С КВАРТИРЫ НА КВАРТИРУ

I. У дядюшки Димитрия, с его большущей семьёй, жить было тесно, и многие из наших багажных ящиков, каковые ездили по стране «малой скоростью», оставались нераспакованными, часть их была даже сложена в сарае. А тут ещё проблема — с деньжонками. Катастрофически дешевеющий — с первых же дней войны — рубль, фактический запрет выдавать вклады из сберкасс (не более двухсот рублишек в месяц) — всё это заставило отца искать работу, что в крохотном непромышленном Исилькуле было почти безнадёжным делом.

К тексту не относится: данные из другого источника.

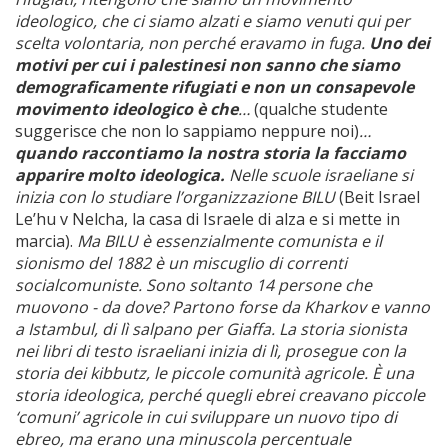
ideologico, che ci siamo alzati e siamo venuti qui per
scelta volontaria, non perché eravamo in fuga.
Uno dei
motivi per cui i palestinesi non
sanno che siamo
demograficamente rifugiati e non un consapevole
movimento ideologico è che
…
(qualche studente
suggerisce che non lo sappiamo neppure noi)
…
quando raccontiamo la nostra storia la facciamo
apparire molto ideologica.
Nelle scuole israeliane
si
inizia con lo studiare l’organizzazione BILU
(Beit Israel
Le’hu v Nelcha, la casa di Israele di alza e si mette in
marcia).
Ma BILU è essenzialmente comunista e il
sionismo del 1882 è un miscuglio di correnti
socialcomuniste. Sono soltanto 14 persone che
muovono - da dove? Partono forse da Kharkov e vanno
a Istambul, di lì salpano per Giaffa. La storia sionista
nei libri di testo israeliani inizia di lì, prosegue con la
storia dei kibbutz, le piccole comunità agricole. È una
storia ideologica, perché quegli ebrei creavano piccole
‘comuni’ agricole in cui sviluppare un nuovo tipo di
ebreo, ma erano una minuscola percentuale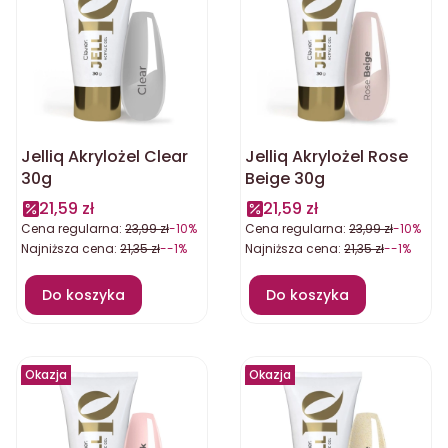
Jelliq Akrylożel Clear
Jelliq Akrylożel Rose
30g
Beige 30g
21,59 zł
21,59 zł
Cena regularna:
23,99 zł
-10%
Cena regularna:
23,99 zł
-10%
Najniższa cena:
21,35 zł
--1%
Najniższa cena:
21,35 zł
--1%
Do koszyka
Do koszyka
Okazja
Okazja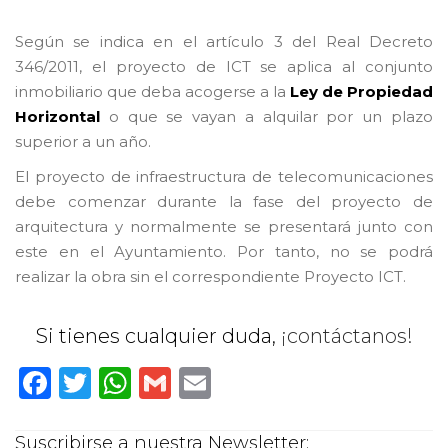
Según se indica en el artículo 3 del Real Decreto
346/2011, el proyecto de ICT se aplica al conjunto
inmobiliario que deba acogerse a la
Ley de Propiedad
Horizontal
o que se vayan a alquilar por un plazo
superior a un año.
El proyecto de infraestructura de telecomunicaciones
debe comenzar durante la fase del proyecto de
arquitectura y normalmente se presentará junto con
este en el Ayuntamiento. Por tanto, no se podrá
realizar la obra sin el correspondiente Proyecto ICT.
Si tienes cualquier duda,
¡contáctanos!
Facebook
Twitter
WhatsApp
Gmail
Email
Suscribirse a nuestra Newsletter: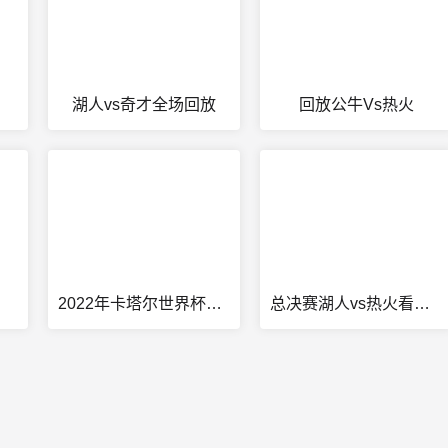
湖人vs奇才全场回放
回放公牛Vs热火
2022年卡塔尔世界杯赛程
总决赛湖人vs热火看球吧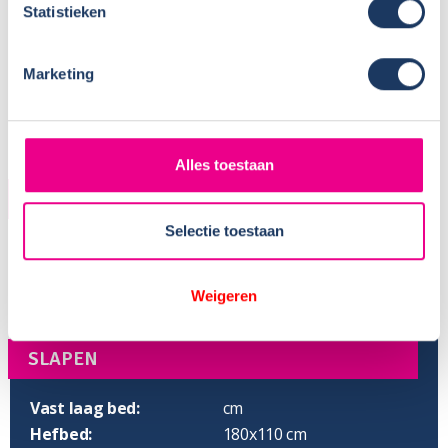
Statistieken
Marketing
Alles toestaan
AFMETINGEN
Selectie toestaan
Lengte:
489 cm
Hoogte:
199 cm
Weigeren
Breedte:
195 cm
Stahoogte:
200 cm
SLAPEN
Vast laag bed:
cm
Hefbed:
180x110 cm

В поисках работы отцу очень помогала мать с её умением дипломатично разговаривать с разного рода чиновниками вплоть до бюрократов, каковой способностью отец обладал в гораздо меньшей степени. Себе работу мама не смогла бы найти потому, что имея дворянское воспитание, ничего делать не умела по хозяйству, о чём я подробно тебе рассказал в первых письмах (скажем, даже зашить дырку в одежде), канцелярская служба тоже была бы не по ней, да и в Исилькуле таковых мест и не было; не смогла бы она, имея отличное образование и широкий кругозор, и учительствовать из- за своего нервического характера. А вот отцу работу Ольга Викторовна нашла: должность механика в некоей артели инвалидов «Победа». Главным объектом отцовского присмотра и ремонта были многочисленные швейные машины (артель имела пошивочные и сапожные мастерские), от миниатюрных белошвейных до гигантских, с высоченным чугунным корпусом, скорняжных — всё это часто выходило из строя, особенно в тяжкие военные годы, когда швеи работали в три смены.